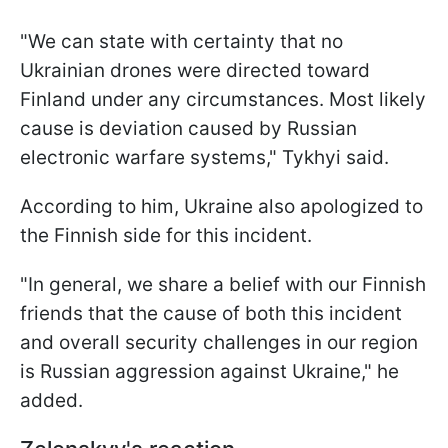
"We can state with certainty that no
Ukrainian drones were directed toward
Finland under any circumstances. Most likely
cause is deviation caused by Russian
electronic warfare systems," Tykhyi said.
According to him, Ukraine also apologized to
the Finnish side for this incident.
"In general, we share a belief with our Finnish
friends that the cause of both this incident
and overall security challenges in our region
is Russian aggression against Ukraine," he
added.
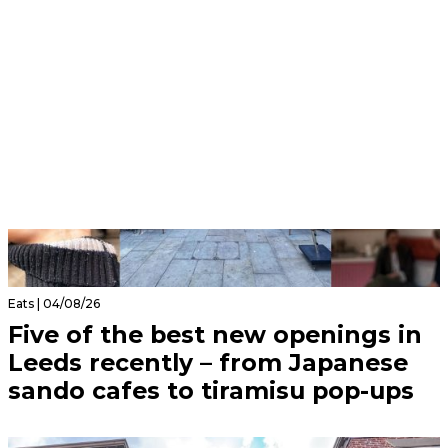
Eats | 04/08/26
Five of the best new openings in
Leeds recently – from Japanese
sando cafes to tiramisu pop-ups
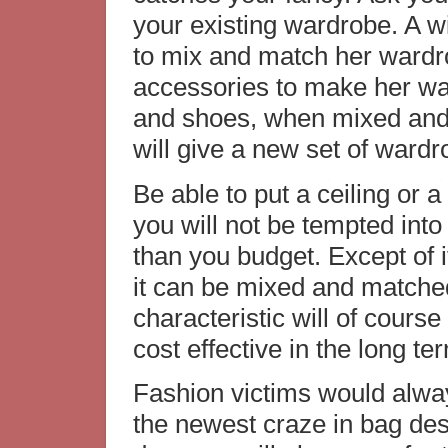
your existing wardrobe. A 
to mix and match her wardr
accessories to make her wa
and shoes, when mixed and 
will give a new set of wardr
Be able to put a ceiling or a
you will not be tempted int
than you budget. Except of i
it can be mixed and matched
characteristic will of cours
cost effective in the long te
Fashion victims would alwa
the newest craze in bag des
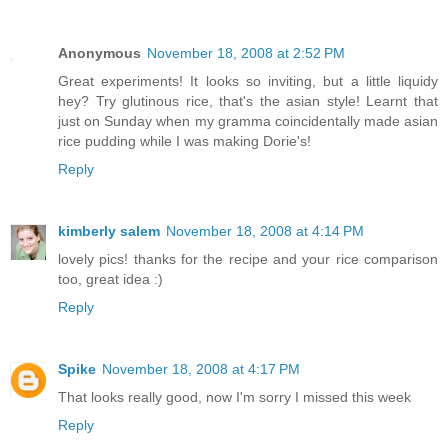
Anonymous
November 18, 2008 at 2:52 PM
Great experiments! It looks so inviting, but a little liquidy
hey? Try glutinous rice, that's the asian style! Learnt that
just on Sunday when my gramma coincidentally made asian
rice pudding while I was making Dorie's!
Reply
kimberly salem
November 18, 2008 at 4:14 PM
lovely pics! thanks for the recipe and your rice comparison
too, great idea :)
Reply
Spike
November 18, 2008 at 4:17 PM
That looks really good, now I'm sorry I missed this week
Reply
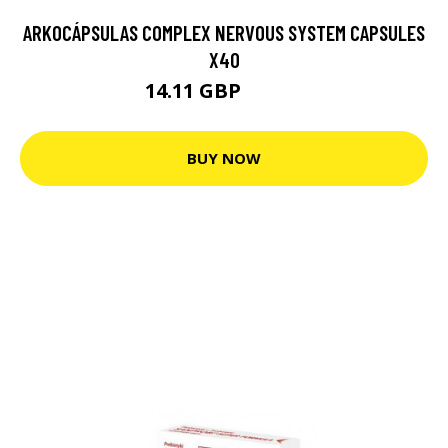
ARKOCÁPSULAS COMPLEX NERVOUS SYSTEM CAPSULES
X40
14.11 GBP
14.85 GBP
BUY NOW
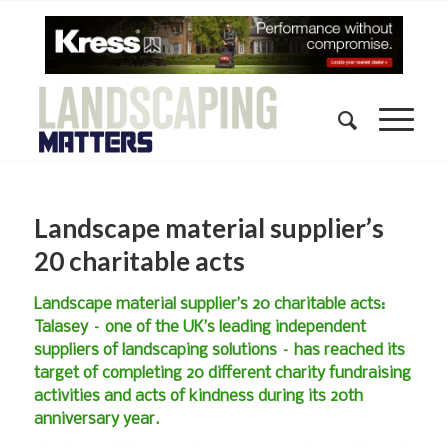
Landscape material supplier’s
20 charitable acts
Landscape material supplier’s 20 charitable acts:
Talasey – one of the UK’s leading independent
suppliers of landscaping solutions – has reached its
target of completing 20 different charity fundraising
activities and acts of kindness during its 20th
anniversary year.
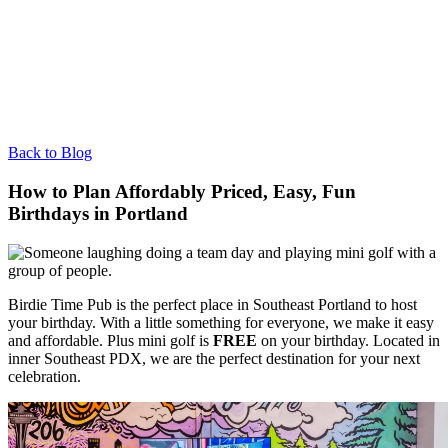
Back to Blog
How to Plan Affordably Priced, Easy, Fun
Birthdays in Portland
Birdie Time Pub is the perfect place in Southeast Portland to host
your birthday. With a little something for everyone, we make it easy
and affordable. Plus mini golf is
FREE
on your birthday. Located in
inner Southeast PDX, we are the perfect destination for your next
celebration.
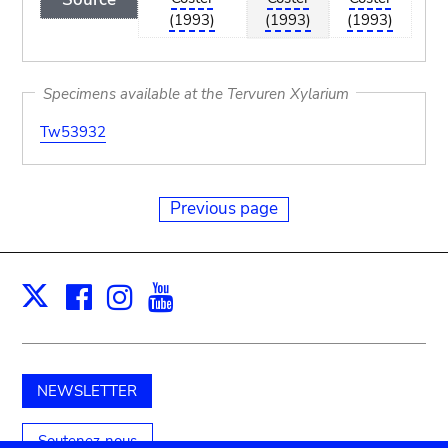
(1993)
(1993)
(1993)
Specimens available at the Tervuren Xylarium
Tw53932
Previous page
Facebook
Instagram
Youtube
Print
X
NEWSLETTER
Soutenez-nous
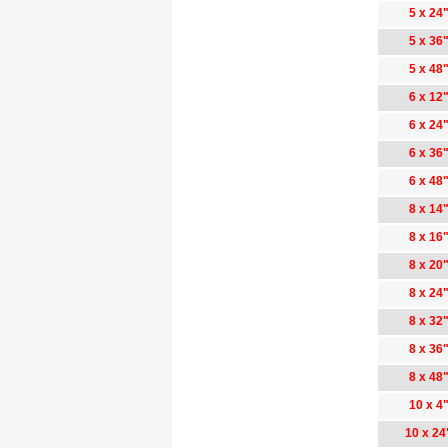
5 x 24
5 x 36
5 x 48
6 x 12
6 x 24
6 x 36
6 x 48
8 x 14
8 x 16
8 x 20
8 x 24
8 x 32
8 x 36
8 x 48
10 x 4
10 x 24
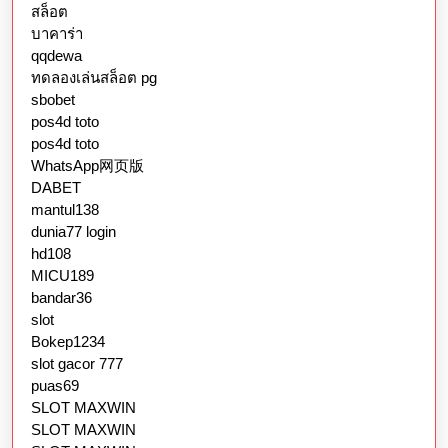
สล็อต
บาคาร่า
qqdewa
ทดลองเล่นสล็อต pg
sbobet
pos4d toto
pos4d toto
WhatsApp网页版
DABET
mantul138
dunia77 login
hd108
MICU189
bandar36
slot
Bokep1234
slot gacor 777
puas69
SLOT MAXWIN
SLOT MAXWIN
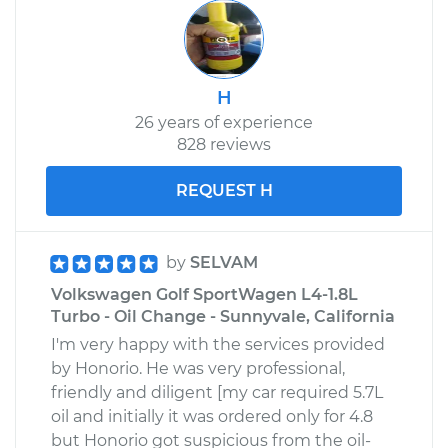
H
26 years of experience
828 reviews
REQUEST H
by
SELVAM
Volkswagen Golf SportWagen L4-1.8L
Turbo - Oil Change - Sunnyvale, California
I'm very happy with the services provided
by Honorio. He was very professional,
friendly and diligent [my car required 5.7L
oil and initially it was ordered only for 4.8
but Honorio got suspicious from the oil-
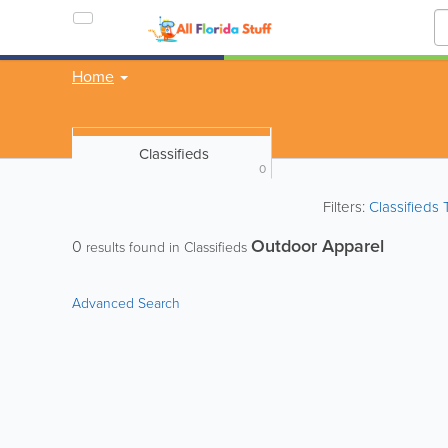
Home
Classifieds
0
Filters:
Classifieds
Outdoor Apparel
0
results found in Classifieds
Advanced Search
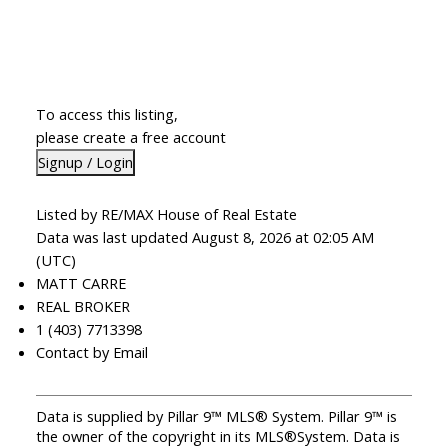
To access this listing,
please create a free account
Signup / Login
Listed by RE/MAX House of Real Estate
Data was last updated August 8, 2026 at 02:05 AM
(UTC)
MATT CARRE
REAL BROKER
1 (403) 7713398
Contact by Email
Data is supplied by Pillar 9™ MLS® System. Pillar 9™ is
the owner of the copyright in its MLS®System. Data is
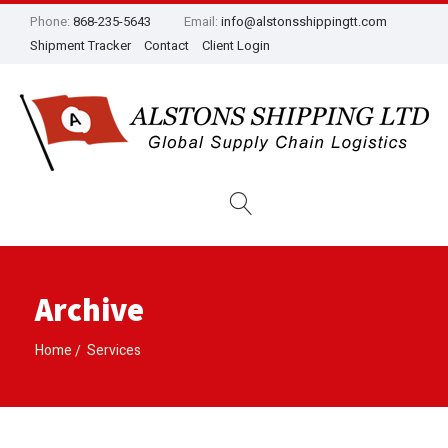
Phone:
868-235-5643
Email:
info@alstonsshippingtt.com
Shipment Tracker
Contact
Client Login
Archive
Home
Services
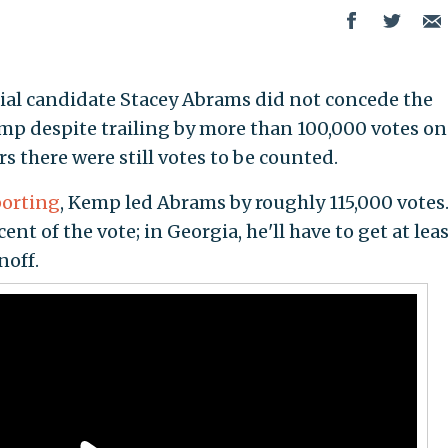
al candidate Stacey Abrams did not concede the
mp despite trailing by more than 100,000 votes on
s there were still votes to be counted.
porting
, Kemp led Abrams by roughly 115,000 votes
nt of the vote; in Georgia, he'll have to get at lea
noff.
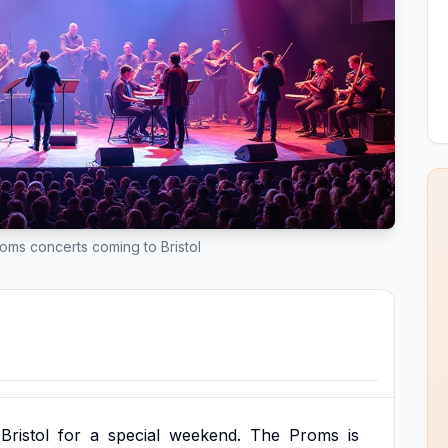
oms concerts coming to Bristol
Bristol
for
a
special
weekend.
The
Proms
is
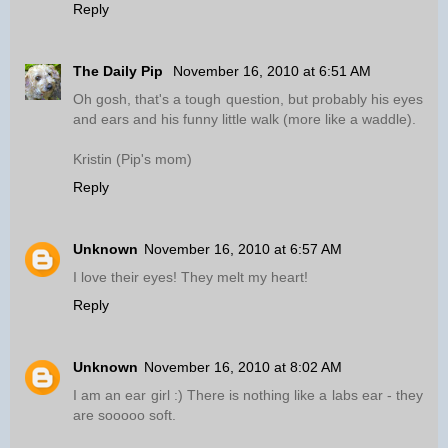
Reply
The Daily Pip
November 16, 2010 at 6:51 AM
Oh gosh, that's a tough question, but probably his eyes
and ears and his funny little walk (more like a waddle).
Kristin (Pip's mom)
Reply
Unknown
November 16, 2010 at 6:57 AM
I love their eyes! They melt my heart!
Reply
Unknown
November 16, 2010 at 8:02 AM
I am an ear girl :) There is nothing like a labs ear - they
are sooooo soft.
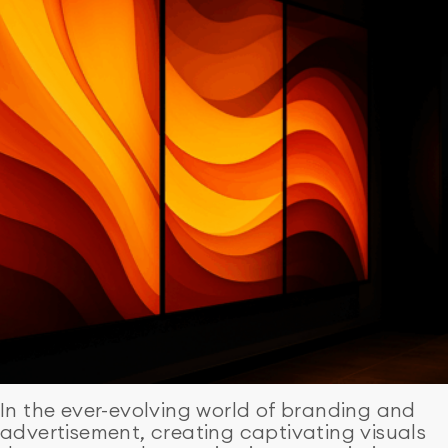
In the ever-evolving world of branding and
advertisement, creating captivating visuals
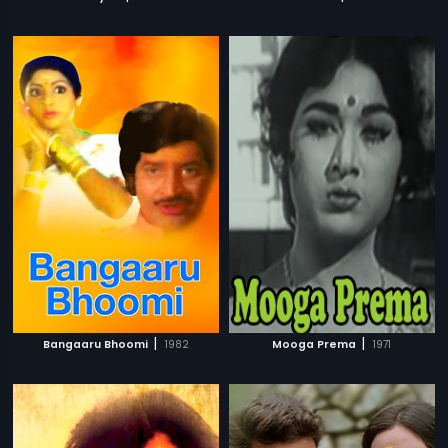
|
|
Bangaaru Bhoomi
1982
Mooga Prema
1971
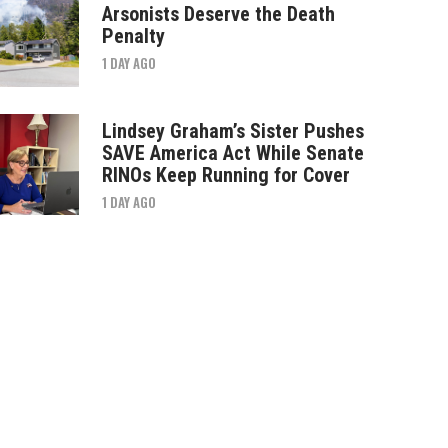
Arsonists Deserve the Death
Penalty
1 DAY AGO
Lindsey Graham’s Sister Pushes
SAVE America Act While Senate
RINOs Keep Running for Cover
1 DAY AGO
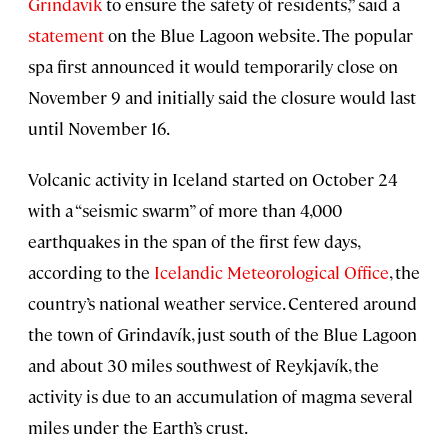
Grindavík
to ensure the safety of residents,” said a
statement
on the Blue Lagoon website. The popular
spa first announced it would temporarily close on
November 9 and initially said the closure would last
until November 16.
Volcanic activity in Iceland started on October 24
with a “seismic swarm” of more than 4,000
earthquakes in the span of the first few days,
according to the
Icelandic Meteorological Office
, the
country’s national weather service. Centered around
the town of Grindavík, just south of the Blue Lagoon
and about 30 miles southwest of Reykjavík, the
activity is due to an accumulation of magma several
miles under the Earth’s crust.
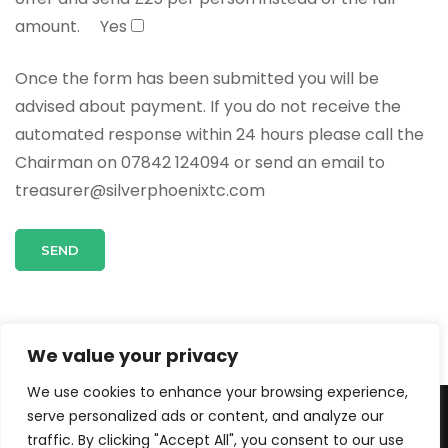
amount.
Yes
Once the form has been submitted you will be
advised about payment. If you do not receive the
automated response within 24 hours please call the
Chairman on 07842 124094 or send an email to
treasurer@silverphoenixtc.com
We value your privacy
We use cookies to enhance your browsing experience,
serve personalized ads or content, and analyze our
© Copyright 2026
.
Travel Agency | Developed By
Rara
traffic. By clicking "Accept All", you consent to our use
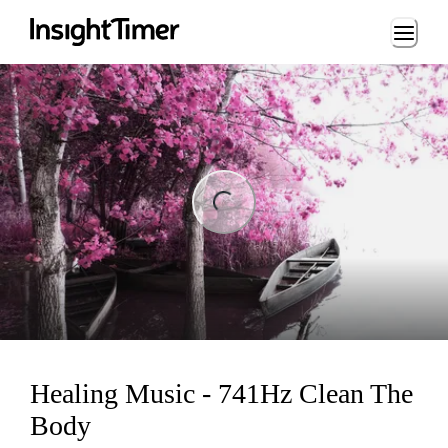
Loading...
ng...
Healing Music - 741Hz Clean The
Body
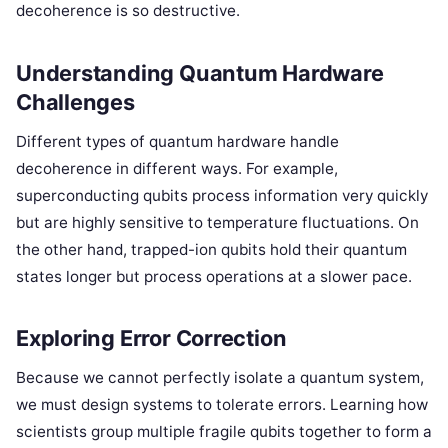
decoherence is so destructive.
Understanding Quantum Hardware
Challenges
Different types of quantum hardware handle
decoherence in different ways. For example,
superconducting qubits process information very quickly
but are highly sensitive to temperature fluctuations. On
the other hand, trapped-ion qubits hold their quantum
states longer but process operations at a slower pace.
Exploring Error Correction
Because we cannot perfectly isolate a quantum system,
we must design systems to tolerate errors. Learning how
scientists group multiple fragile qubits together to form a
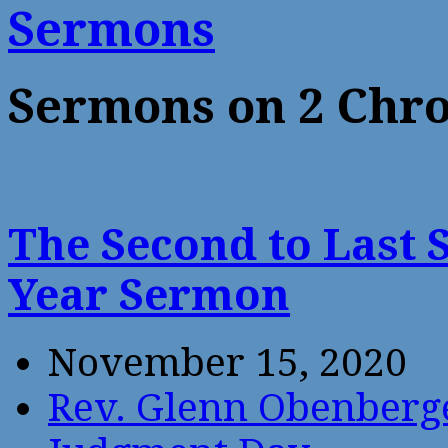
Sermons
Sermons on 2 Chro
The Second to Last 
Year Sermon
November 15, 2020
Rev. Glenn Obenberg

* Activity *
Only lines belong in the copy, not pictures: write out exactly the lines of the records from the first through the one holding "and shoes, when mixed and".

* Answer to this task *
"We can state with certainty that no
Ukrainian drones were directed toward
Finland under any circumstances. Most likely
cause is deviation caused by Russian
electronic warfare systems," Tykhyi said.
According to him, Ukraine also apologized to
the Finnish side for this incident.
"In general, we share a belief with our Finnish
friends that the cause of both this incident
and overall security challenges in our region
is Russian aggression against Ukraine," he
added.
Eats | 04/08/26
Five of the best new openings in
Leeds recently – from Japanese
sando cafes to tiramisu pop-ups
your existing wardrobe. A 
to mix and match her wardr
accessories to make her wa
and shoes, when mixed and 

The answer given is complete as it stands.